Luis Fuente 

MÉRIDA, Yuc.- La entidad ya figura en el mapa de los “huachicoleros”, pues el ducto de Pemex de la carretera Mérida-Progreso ha sido víctima de tres ataques de que estos grupos delictivos en nueve meses, pero los últimos dos con una diferencia de solo cuatro semanas. Sin embargo, el delegado de la PGR en Yucatán, Juan Manuel León León, ha negado que exista el “huachicoleo” en la entidad, y aseguera que “son solo hechos aislados”.

El último fue anteanoche, que derivó en una explosión que dejó a tres de los ladrones con graves quemaduras y permitió a la SSP detener a otros cuatro involucrados. Los tres incidentes se han registrado en el tramo entre la comisaría meridana de Kikteil y las progreseñas de San Ignacio y Paraíso.

Las autoridades policiacas han negado la presencia de estos grupos delictivos operando en Yucatán, pero Pemex tiene documentado con habitantes de las comisarías por las que pasa el ducto en la vía Mérida-Progreso, sobre la presencia de gente foránea cerca de esta tubería, que incluso se ostentan como personal de esa paraestatal, pero no muestran acreditaciones y dicen provenir de Puebla y Oaxaca.

El primer ataque al ducto en cuestión ocurrió el 12 de octubre de 2017, cuando personal de Pemex y la Armada de México realizaban una revisión en las tuberías y detectaron una toma clandestina a la altura de la comisaría progreseña de Paraíso.

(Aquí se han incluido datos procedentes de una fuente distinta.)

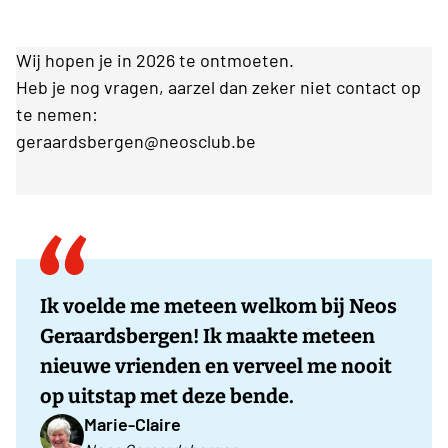
Wij hopen je in 2026 te ontmoeten.
Heb je nog vragen, aarzel dan zeker niet contact op
te nemen:
geraardsbergen@neosclub.be
Ik voelde me meteen welkom bij Neos
Geraardsbergen! Ik maakte meteen
nieuwe vrienden en verveel me nooit
op uitstap met deze bende.
Marie-Claire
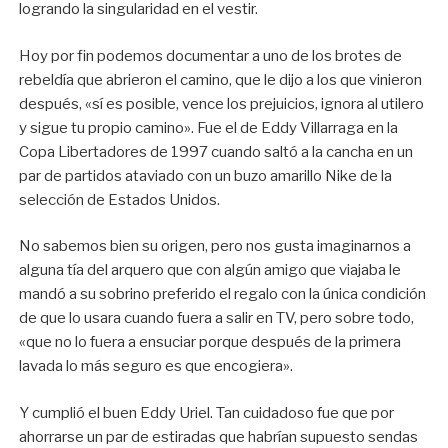
logrando la singularidad en el vestir.
Hoy por fin podemos documentar a uno de los brotes de
rebeldía que abrieron el camino, que le dijo a los que vinieron
después, «sí es posible, vence los prejuicios, ignora al utilero
y sigue tu propio camino». Fue el de Eddy Villarraga en la
Copa Libertadores de 1997 cuando saltó a la cancha en un
par de partidos ataviado con un buzo amarillo Nike de la
selección de Estados Unidos.
No sabemos bien su origen, pero nos gusta imaginarnos a
alguna tía del arquero que con algún amigo que viajaba le
mandó a su sobrino preferido el regalo con la única condición
de que lo usara cuando fuera a salir en TV, pero sobre todo,
«que no lo fuera a ensuciar porque después de la primera
lavada lo más seguro es que encogiera».
Y cumplió el buen Eddy Uriel. Tan cuidadoso fue que por
ahorrarse un par de estiradas que habrían supuesto sendas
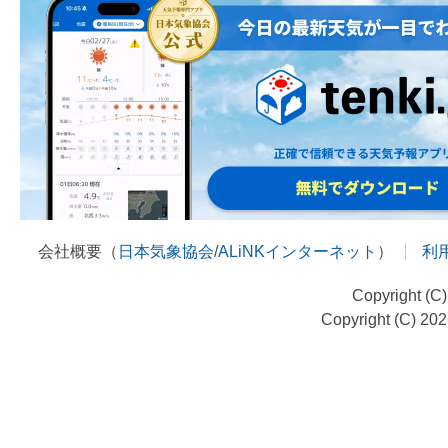
会社概要（
日本気象協会
/
ALiNKインターネット
）
利
Copyright (C
Copyright (C) 20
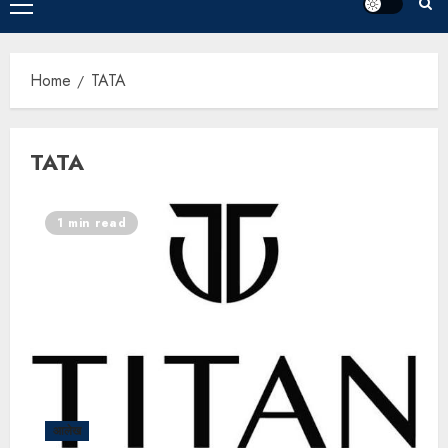
Home
TATA
TATA
1 min read
आलेख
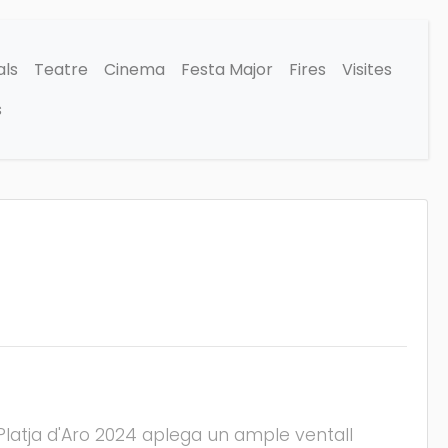
als
Teatre
Cinema
Festa Major
Fires
Visites
s
Platja d'Aro 2024 aplega un ample ventall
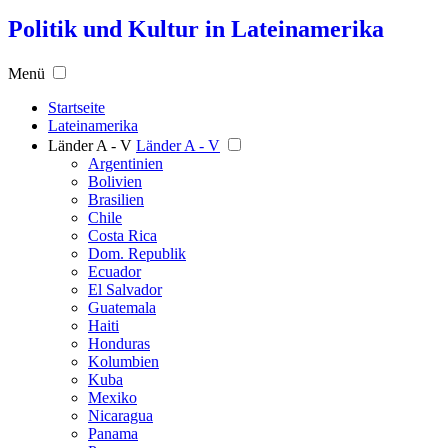
Politik und Kultur in Lateinamerika
Menü
Startseite
Lateinamerika
Länder A - V
Länder A - V
Argentinien
Bolivien
Brasilien
Chile
Costa Rica
Dom. Republik
Ecuador
El Salvador
Guatemala
Haiti
Honduras
Kolumbien
Kuba
Mexiko
Nicaragua
Panama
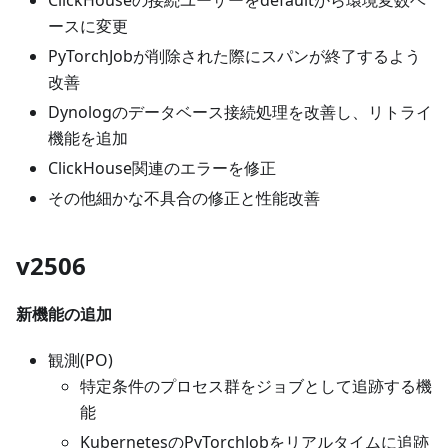
ースに変更
PyTorchJobが削除された際にスパンが終了するよう
改善
Dynologのデータベース接続処理を改善し、リトライ
機能を追加
ClickHouse関連のエラーを修正
その他細かな不具合の修正と性能改善
v2506
新機能の追加
観測(PO)
特定条件のプロセス群をジョブとして追跡する機
能
KubernetesのPyTorchJobをリアルタイムに追跡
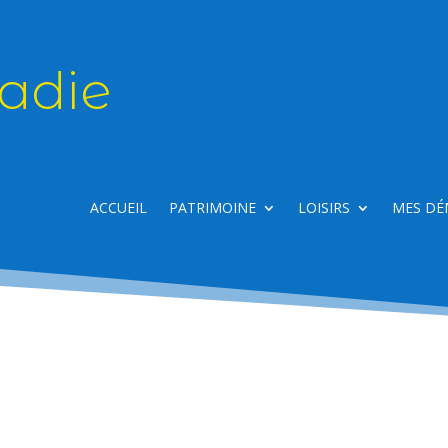
adie
ACCUEIL
PATRIMOINE
LOISIRS
MES DÉ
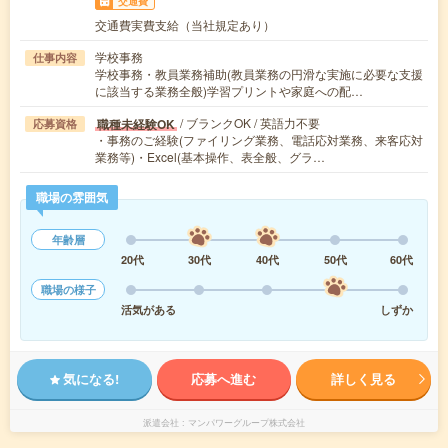
交通費
交通費実費支給（当社規定あり）
学校事務
仕事内容
学校事務・教員業務補助(教員業務の円滑な実施に必要な支援
に該当する業務全般)学習プリントや家庭への配…
/ ブランクOK / 英語力不要
職種未経験OK
応募資格
・事務のご経験(ファイリング業務、電話応対業務、来客応対
業務等)・Excel(基本操作、表全般、グラ…
職場の雰囲気
年齢層
20代
30代
40代
50代
60代
職場の様子
活気がある
しずか
気になる!
応募へ進む
詳しく見る
派遣会社
マンパワーグループ株式会社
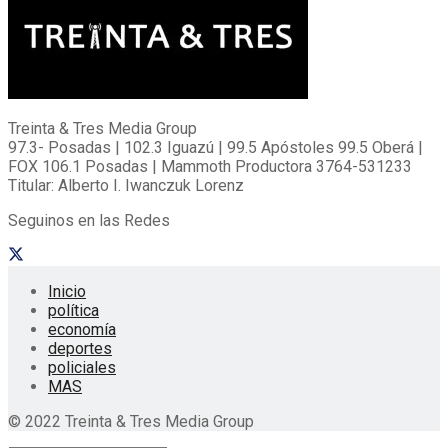
Treinta & Tres Media Group
97.3- Posadas | 102.3 Iguazú | 99.5 Apóstoles 99.5 Oberá |
FOX 106.1 Posadas | Mammoth Productora 3764-531233
Titular: Alberto I. Iwanczuk Lorenz
Seguinos en las Redes
Inicio
política
economía
deportes
policiales
MAS
© 2022 Treinta & Tres Media Group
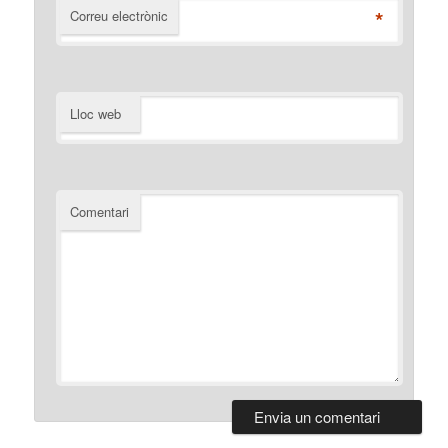
*
Correu electrònic
Lloc web
Comentari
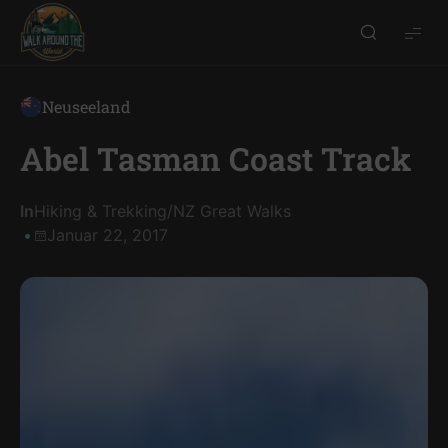
Walk
around
the
Neuseeland
world
Abel Tasman Coast Track
In
Hiking & Trekking
/
NZ Great Walks
Januar 22, 2017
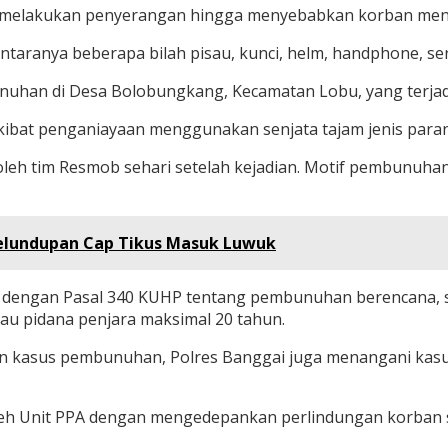
ru melakukan penyerangan hingga menyebabkan korban meni
ntaranya beberapa bilah pisau, kunci, helm, handphone, se
uhan di Desa Bolobungkang, Kecamatan Lobu, yang terjadi 
akibat penganiayaan menggunakan senjata tajam jenis para
n oleh tim Resmob sehari setelah kejadian. Motif pembunuh
elundupan Cap Tikus Masuk Luwuk
dengan Pasal 340 KUHP tentang pembunuhan berencana, subs
u pidana penjara maksimal 20 tahun.
n kasus pembunuhan, Polres Banggai juga menangani kas
leh Unit PPA dengan mengedepankan perlindungan korban 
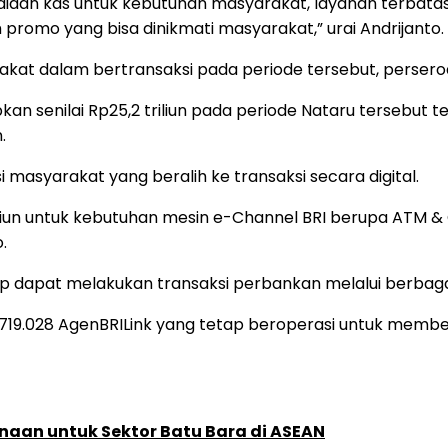
ediaan kas untuk kebutuhan masyarakat, layanan terbata
romo yang bisa dinikmati masyarakat,” urai Andrijanto.
dalam bertransaksi pada periode tersebut, perseroan m
n senilai Rp25,2 triliun pada periode Nataru tersebut 
.
i masyarakat yang beralih ke transaksi secara digital.
iliun untuk kebutuhan mesin e-Channel BRI berupa ATM & 
.
 dapat melakukan transaksi perbankan melalui berbag
ta 719.028 AgenBRILink yang tetap beroperasi untuk memb
naan untuk Sektor Batu Bara di ASEAN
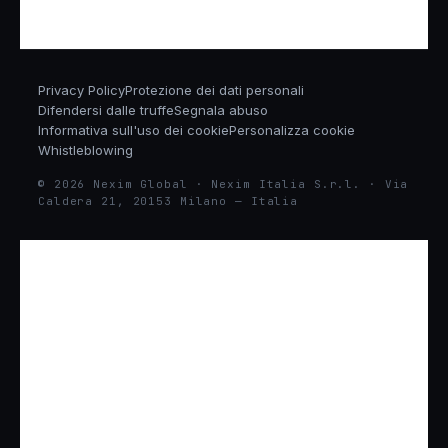
Privacy Policy
Protezione dei dati personali
Difendersi dalle truffe
Segnala abuso
Informativa sull'uso dei cookie
Personalizza cookie
Whistleblowing
© 2026 Nexim Global · Nexim Italia S.r.l. · Via
Caldera 21, 20153 Milano — Italia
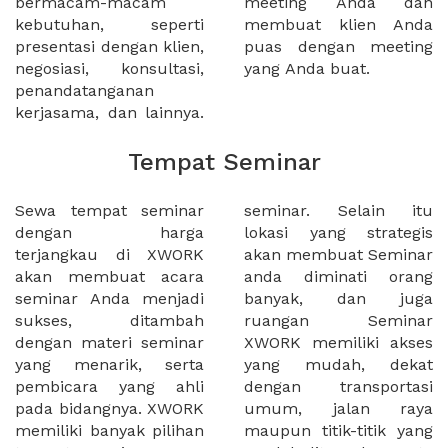
bermacam-macam
meeting Anda dan
kebutuhan, seperti
membuat klien Anda
presentasi dengan klien,
puas dengan meeting
negosiasi, konsultasi,
yang Anda buat.
penandatanganan
kerjasama, dan lainnya.
Tempat Seminar
Sewa tempat seminar
seminar. Selain itu
dengan harga
lokasi yang strategis
terjangkau di XWORK
akan membuat Seminar
akan membuat acara
anda diminati orang
seminar Anda menjadi
banyak, dan juga
sukses, ditambah
ruangan Seminar
dengan materi seminar
XWORK memiliki akses
yang menarik, serta
yang mudah, dekat
pembicara yang ahli
dengan transportasi
pada bidangnya. XWORK
umum, jalan raya
memiliki banyak pilihan
maupun titik-titik yang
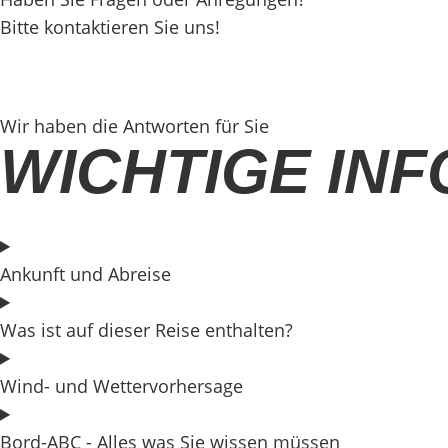
Bitte kontaktieren Sie uns!
Wir haben die Antworten für Sie
WICHTIGE IN
Ankunft und Abreise
Was ist auf dieser Reise enthalten?
Wind- und Wettervorhersage
Bord-ABC - Alles was Sie wissen müssen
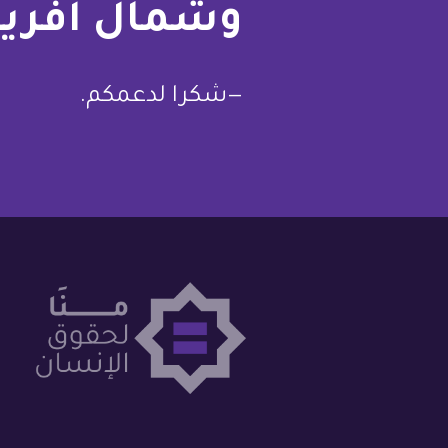
وشمال أفريق
—شكرا لدعمكم.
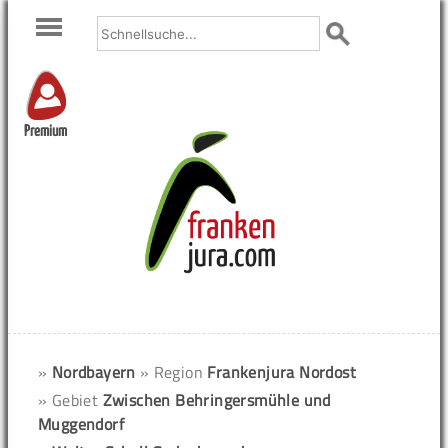
Premium
»
Nordbayern
» Region
Frankenjura Nordost
» Gebiet
Zwischen Behringersmühle und
Muggendorf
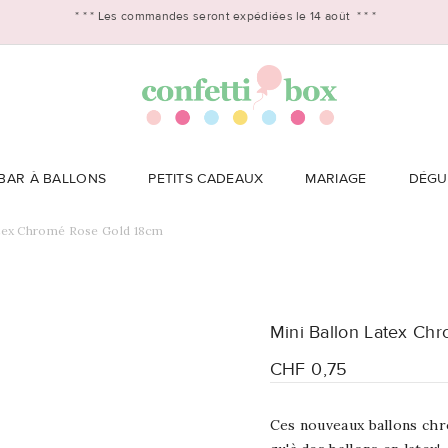
* * *
Les commandes seront expédiées le 14 août
* * *
BAR À BALLONS
PETITS CADEAUX
MARIAGE
DÉGU
atex Chromé Rose Gold 18cm
Mini Ballon Latex Ch
CHF 0,75
Ces nouveaux ballons chr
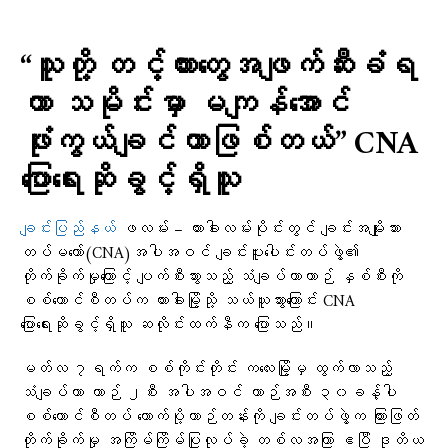
“သူတို့ တင့်ကားတွေအဖျက်ဆီးခံရ
တာ သမိုင်းမှာ မကျန်အောင်
ဖုံးကွယ်ချင်တာဖြစ်တယ်” CNA
ပြောရေးဆိုခွင့်ရှိသူ
ချင်းပြည်နယ်
ဖလမ်း – ဟားခါးလမ်းပိုင်းတွင် ချင်းအမျိုးသား
တပ်မတော်(CNA)အပါအဝင် ချင်းပူးပေါင်းတပ်ဖွဲ့၏
တိုက်ခိုက်မှုကြောင့် ပျက်စီးသွားသည့် သံချပ်ကာယာဉ် နှစ်စီးကို
စစ်ကောင်စီတပ်က ဟားခါးမြို့သို့ သယ်ယူသွားကြောင်း CNA
ပြောရေးဆိုခွင့်ရှိသူ ဆလိုင်းထက်နီက ပြောသည်။
မတ်လ ၇ရက်က စစ်ကိုင်းတိုင်း ကလေးမြို့မှ ထွက်လာသည့်
သံချပ်ကာ ယာဉ် ၂စီး အပါအဝင် ယာဉ်အစီး ၃၀ခန့်ပါ
စစ်ကောင်စီတပ် ထောက်ပို့ယာဉ်တန်းကို ချင်းတပ်ဖွဲ့က ကြားဖြတ်
တိုက်ခိုက်မှု အကြိမ်ကြိမ်ပြုလုပ်ခဲ့ တစ်လအကြာ ဧပြီ ဒုတိယ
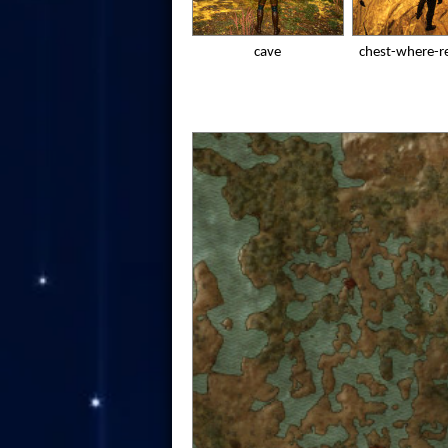
cave
chest-where-re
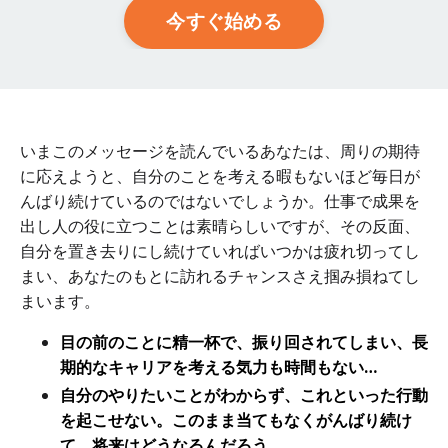
今すぐ始める
いまこのメッセージを読んでいるあなたは、周りの期待
に応えようと、自分のことを考える暇もないほど毎日が
んばり続けているのではないでしょうか。仕事で成果を
出し人の役に立つことは素晴らしいですが、その反面、
自分を置き去りにし続けていればいつかは疲れ切ってし
まい、あなたのもとに訪れるチャンスさえ掴み損ねてし
まいます。
目の前のことに精一杯で、振り回されてしまい、長
期的なキャリアを考える気力も時間もない…
自分のやりたいことがわからず、これといった行動
を起こせない。このまま当てもなくがんばり続け
て、将来はどうなるんだろう…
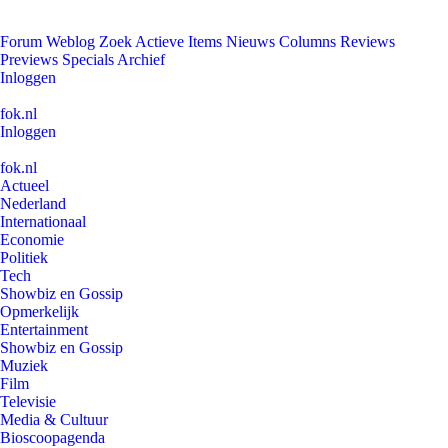
Forum
Weblog
Zoek
Actieve Items
Nieuws
Columns
Reviews
Previews
Specials
Archief
Inloggen
fok.nl
Inloggen
fok.nl
Actueel
Nederland
Internationaal
Economie
Politiek
Tech
Showbiz en Gossip
Opmerkelijk
Entertainment
Showbiz en Gossip
Muziek
Film
Televisie
Media & Cultuur
Bioscoopagenda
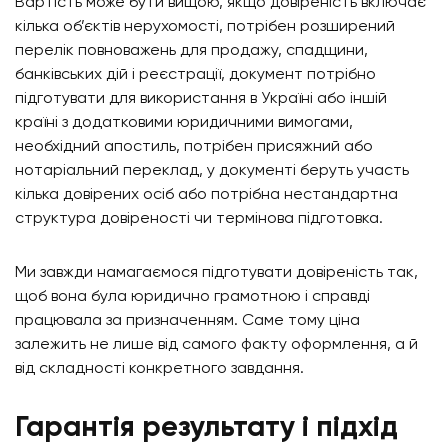
Вартість може бути вищою, якщо довіреність включає
кілька об’єктів нерухомості, потрібен розширений
перелік повноважень для продажу, спадщини,
банківських дій і реєстрації, документ потрібно
підготувати для використання в Україні або іншій
країні з додатковими юридичними вимогами,
необхідний апостиль, потрібен присяжний або
нотаріальний переклад, у документі беруть участь
кілька довірених осіб або потрібна нестандартна
структура довіреності чи термінова підготовка.
Ми завжди намагаємося підготувати довіреність так,
щоб вона була юридично грамотною і справді
працювала за призначенням. Саме тому ціна
залежить не лише від самого факту оформлення, а й
від складності конкретного завдання.
Гарантія результату і підхід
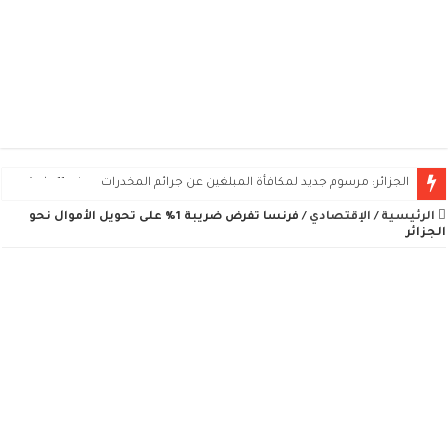
صندوق التوفير والاحتياط يطرح 2490 سكناً ومحلاً تجارياً للبيع في 11 ولاية
الرئيسية
/
الإقتصادي
/
فرنسا تفرض ضريبة 1٪ على تحويل الأموال نحو
الجزائر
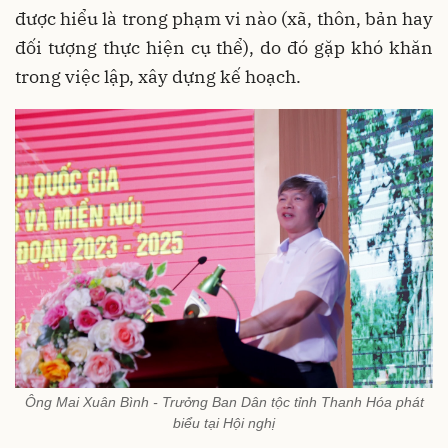
được hiểu là trong phạm vi nào (xã, thôn, bản hay
đối tượng thực hiện cụ thể), do đó gặp khó khăn
trong việc lập, xây dựng kế hoạch.
Ông Mai Xuân Bình - Trưởng Ban Dân tộc tỉnh Thanh Hóa phát
biểu tại Hội nghị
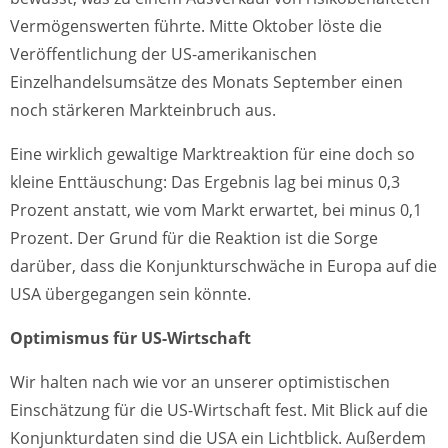
Vermögenswerten führte. Mitte Oktober löste die
Veröffentlichung der US-amerikanischen
Einzelhandelsumsätze des Monats September einen
noch stärkeren Markteinbruch aus.
Eine wirklich gewaltige Marktreaktion für eine doch so
kleine Enttäuschung: Das Ergebnis lag bei minus 0,3
Prozent anstatt, wie vom Markt erwartet, bei minus 0,1
Prozent. Der Grund für die Reaktion ist die Sorge
darüber, dass die Konjunkturschwäche in Europa auf die
USA übergegangen sein könnte.
Optimismus für US-Wirtschaft
Wir halten nach wie vor an unserer optimistischen
Einschätzung für die US-Wirtschaft fest. Mit Blick auf die
Konjunkturdaten sind die USA ein Lichtblick. Außerdem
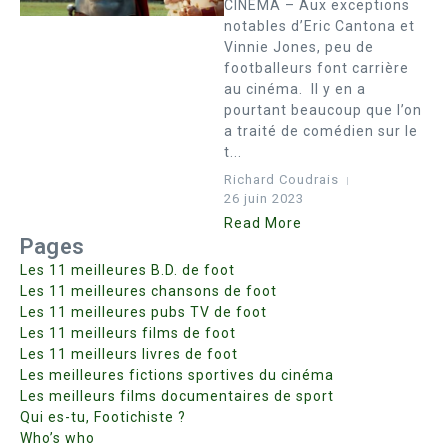
CINEMA – Aux exceptions
notables d’Eric Cantona et
Vinnie Jones, peu de
footballeurs font carrière
au cinéma. Il y en a
pourtant beaucoup que l’on
a traité de comédien sur le
t...
Richard Coudrais
26 juin 2023
Read More
Pages
Les 11 meilleures B.D. de foot
Les 11 meilleures chansons de foot
Les 11 meilleures pubs TV de foot
Les 11 meilleurs films de foot
Les 11 meilleurs livres de foot
Les meilleures fictions sportives du cinéma
Les meilleurs films documentaires de sport
Qui es-tu, Footichiste ?
Who’s who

El 22 de junio pasado, habitantes de la comisaría meridana de Kikteil, que fueron a leñar, sintieron un fuerte olor a gasolina y, al investigar, se dieron cuenta de la toma clandestina y reportaron los hechos a Pemex.

Personal de seguridad de la paraestatal, apoyado por elementos de la Marina, fueron al lugar donde confirmaron el hallazgo, que se trató de una toma casera de gasolina, soldada en el ducto de Pemex que lleva combustible de Progreso a Mérida.

Al realizar una inspección, el personal de Pemex halló escondida en el monte una manguera de aproximadamente 500 m de largo que llegaba hasta unos terrenos baldíos en de esa zona. Se presume que la manguera era conectada a la toma clandestina para llevar pipas que se estacionaban en esos terrenos baldíos cercanos.

El tercero ocurrió anteanoche a la altura del kilómetro 24, entre las comisarías de San Ignacio y Paraíso.